4. The method according to claim 1, characterized in that, The correlation model is the Scheil-Gulliver microsegregation model based on the steel grade thermal analysis curve, local cooling rate, and drawing speed correction, with a solidification rate calculation error of ≤3%.
5. The method according to claim 1, characterized in that, The target stirring area is the end area corresponding to the preset solidification rate range, and this area is updated in real time with the amount of secondary cooling water and the superheat of molten steel, with an update frequency of ≥1 Hz.

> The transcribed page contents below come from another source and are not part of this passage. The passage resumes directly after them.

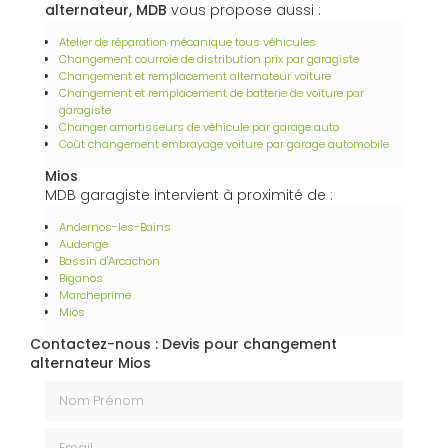
alternateur, MDB
vous propose aussi :
Atelier de réparation mécanique tous véhicules
Changement courroie de distribution prix par garagiste
Changement et remplacement alternateur voiture
Changement et remplacement de batterie de voiture par
garagiste
Changer amortisseurs de véhicule par garage auto
Coût changement embrayage voiture par garage automobile
Mios
MDB garagiste intervient à proximité de :
Andernos-les-Bains
Audenge
Bassin d'Arcachon
Biganos
Marcheprime
Mios
Contactez-nous : Devis pour changement
alternateur Mios
Nom Prénom
Email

6. The method according to claim 1, characterized in that, The electromagnetic stirrer can be any one or more combinations of crystallizer electromagnetic stirring, secondary cooling zone electromagnetic stirring, and solidification end electromagnetic stirring, and can be adapted to the needs of different stirring types through dynamic control algorithms.

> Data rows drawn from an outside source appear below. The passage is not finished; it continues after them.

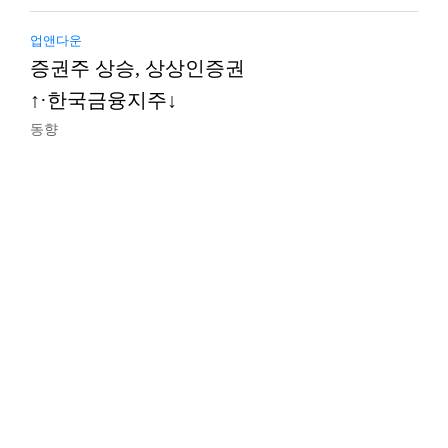
업앤다운
증권주 상승, 상상인증권
↑·한국금융지주↓
동향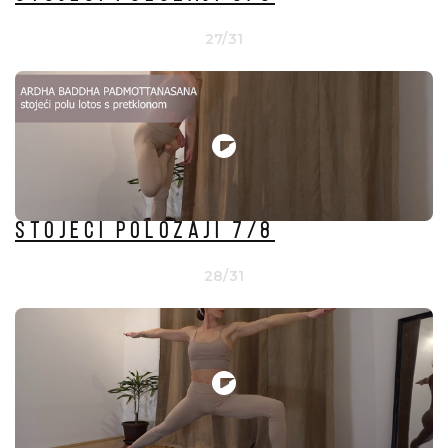
27/31
Stojeći položaji 7/8
28/31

7. The method according to claim 1, characterized in that, In step S4, the dynamic calculation of the optimal position coordinates of the electromagnetic stirrer using a space vector algorithm includes: Three-dimensional morphology was used to extract the point cloud of the solidification front; The normal vector field is obtained by fitting the local surface of the point cloud at the solidification front. The objective function is to minimize the angle θ between the normal vector and the stirring axis. Combined with the coil ampere-turns constraint, the optimal axial direction vector is solved. The convergence criterion for iteration is θ≤5°.
8. The method according to claim 1, characterized in that, In step S4, the dynamic correction of the electromagnetic stirring shaft includes: obtaining the solidification front contour through three-dimensional scanning and extracting its normal vector, calculating the angle between the stirring shaft direction vector and the normal vector based on the spatial vector, and adjusting the stirring direction according to the minimum angle criterion to match it with the solidification front.
9. The method according to claim 1, characterized in that, In step S4, the range of action of the electromagnetic stirring shaft is adaptively adjusted according to the change of the solidified shell thickness. Specifically, this is achieved by changing the coil current intensity. The current adjustment amount ΔI is linearly related to the solidified shell thickness δ. The calculation formula is: ΔI=k·(δ-δ0), where k is the steel grade sensitivity coefficient and δ0 is the reference shell thickness.
10. The method according to claim 1, characterized in that, By adapting to the dynamic changes in the solidification front with the amount of secondary cooling water and the superheat of molten steel through a real-time judgment mechanism, the position of the electromagnetic stirring is dynamically optimized.